美里はきっと、たくさんのことに憤っている。けれど憤りの大きさを持て余して、抱えきれずに喘いでいる。美里が抱えた重い澱みを、淳美は肩代わりすることはできない。だが、軽くすることならできる。綿菓子のように柔らかいマジシャンの笑みを思い描いて、淳美は言葉を唱えた。
「誰があなたに、そんなふうに言ったのかは知らない。あとで教えてほしいけど、とにかく聞いて。先生はみんなが絵を描いている姿を見てた。ここに桜の芽があったことも、知ってるよ。あなたが教えてくれたんだから」
今日の格好がスカートではなくパンツスタイルで正解だった。淳美は柵を颯爽とまたいで、美里と同じ桜の巨木側に立った。そんな淳美を、美里は面食らった様子でまじまじと見上げてくる。
「柵の内側に入ったら、他の先生に怒られるんだよ」
「今日はウサギさんのお墓参りってことで許してもらおう。それでも怒られるなら、二人で一緒に怒られよう」
「あっちゃん先生って、変わってる」
「ほら、美里ちゃん、見て。――この枝」
淳美は、ちょうど目線の高さにある小枝を手で示した。美里は不審そうにしながらも幹を見上げて、淳美の指すものに気がついた。目が見開かれ、眉間に寄せられた皺がなくなった。
「美里ちゃんたちが見つけた新芽は、こんなに大きくなったんだよ。まだまだ他の枝より細くて柔らかいし、葉っぱも頼りないけど、ほら。

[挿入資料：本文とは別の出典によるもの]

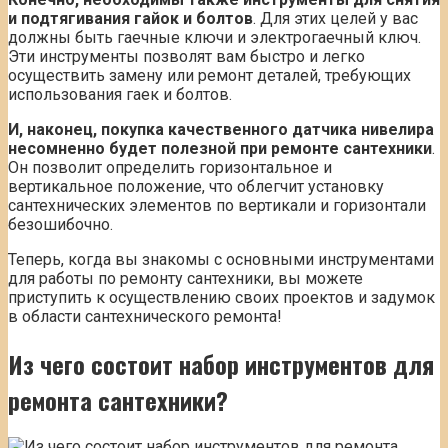
и подтягивания гайок и болтов
. Для этих целей у вас
должны быть гаечные ключи и электрогаечный ключ.
Эти инструменты позволят вам быстро и легко
осуществить замену или ремонт деталей, требующих
использования гаек и болтов.
И, наконец, покупка качественного датчика нивелира
несомненно будет полезной при ремонте сантехники
.
Он позволит определить горизонтальное и
вертикальное положение, что облегчит установку
сантехнических элементов по вертикали и горизонтали
безошибочно.
Теперь, когда вы знакомы с основными инструментами
для работы по ремонту сантехники, вы можете
приступить к осуществлению своих проектов и задумок
в области сантехнического ремонта!
Из чего состоит набор инструментов для
ремонта сантехники?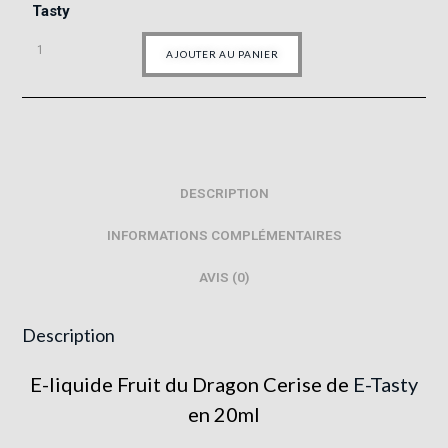
Tasty
AJOUTER AU PANIER
DESCRIPTION
INFORMATIONS COMPLÉMENTAIRES
AVIS (0)
Description
E-liquide Fruit du Dragon Cerise de
E-Tasty
en 20ml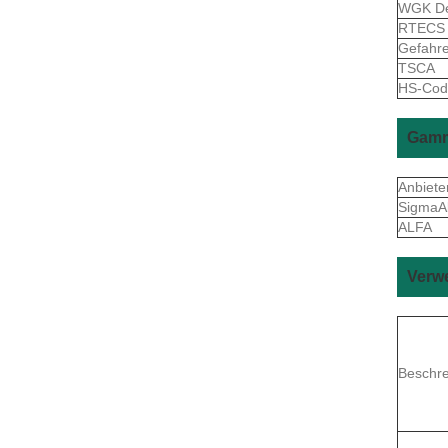
WGK De
RTEC
Gefahr
TSCA
HS-Co
Gamm
Anbiete
SigmaAl
ALFA
Verw
Beschr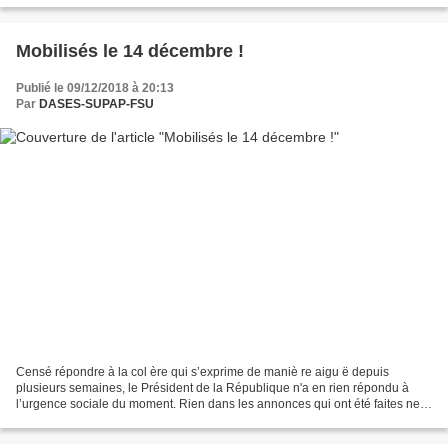
Mobilisés le 14 décembre !
Publié le 09/12/2018 à 20:13
Par
DASES-SUPAP-FSU
Censé répondre à la col ère qui s’exprime de maniè re aigu ë depuis
plusieurs semaines, le Président de la République n'a en rien répondu à
l’urgence sociale du moment. Rien dans les annonces qui ont été faites ne
répond aux revendications exprimées par...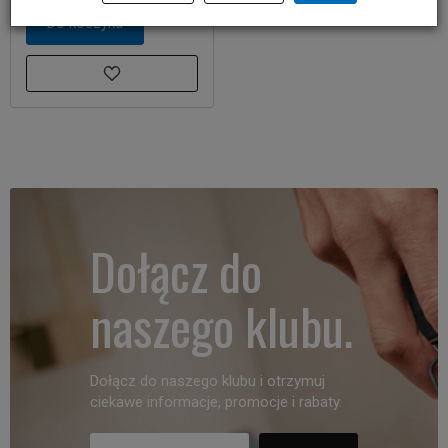
Do koszyka
Dołącz do
naszego klubu.
Dołącz do naszego klubu i otrzymuj
ciekawe informacje, promocje i rabaty.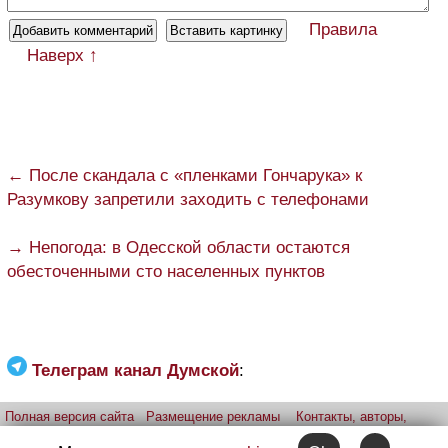
Правила
Наверх ↑
← После скандала с «пленками Гончарука» к
Разумкову запретили заходить с телефонами
→ Непогода: в Одесской области остаются
обесточенными сто населенных пунктов
Телеграм канал Думской
:
Полная версия сайта
Размещение рекламы
Контакты, авторы,
редакция
Telegram-канал
Приложение:
iPhone
Android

葉の表面がこんなにつやつやしていて、透き通りそうな緑が優しくて逞しい。絵に描いた時と、姿かたちが変わっても。ここに確かにあったことは、消えずに残っているんだよ」
「……ウサギも?」
若い枝葉を食い入るように見つめていた美里は、視線を淳美へ転じた。
「死んだら、帰ってこないもん。もっと早く、誰かが見つけてあげてたら、死なずに済んだかもしれないのに。ここにウサギが埋められた時、このお化け桜の下なら、化けて出てくるかもしれないって、ふざけて言ってたやつがいた。そんなわけないのに……」
たくさんの憤りの一つだけに向き合っても、頭上に拡がった先達の枝葉のように複雑で膨大な感情に、すぐには整理がつかないだろう。言葉でぶつけられた死の痛みを受け止める淳美の脳裏に、菊次の声が蘇った。
――『途方もなく悲しい別れを迎えた日に、ふらりと見上げた夕空を、これまでの人生で見た中で一番美しいと感じる時が、誰にだってあるものさ』
「……悲しいね」
ぽつりと淳美はそう言って、茜色の空を見上げた。チョークで引いたような飛行機雲が、冴え冴えと澄み渡る青色と、彼岸花に似た赤色の間を、流れ星のように貫いている。
ウサギを亡くした美里にとって、この日の空は美しく映るのだろうか。予後の鈴の音が、また頭の奥で凛と鳴った。自問するまでもない。淳美はとうに知っているはずだ。誰かを失った日の空を、一度見上げているはずだ。
なのに思い出してしまうのは、介護用ベッドの上で老獪に笑う菊次の顔だった。
祖父の顔も、喪失の日の色彩も、淳美は何も思い出せない。それでも、桜の若葉のような瑞々しさを損なわずに、今も残り続けるものがある。その名前を、淳美は小声で口にした。
「いなくなっても、大好きだった記憶は消えないよ」
美里は淳美を睨みつけていたが、その瞳に張っていた潤みが雫の形を取る前に、野良猫が人間から逃げるように、たっと走って行ってしまった。淳美には見えなくなった色彩を瞳に映しているかもしれない少女の背中を、淳美は見送ることしかできなかった。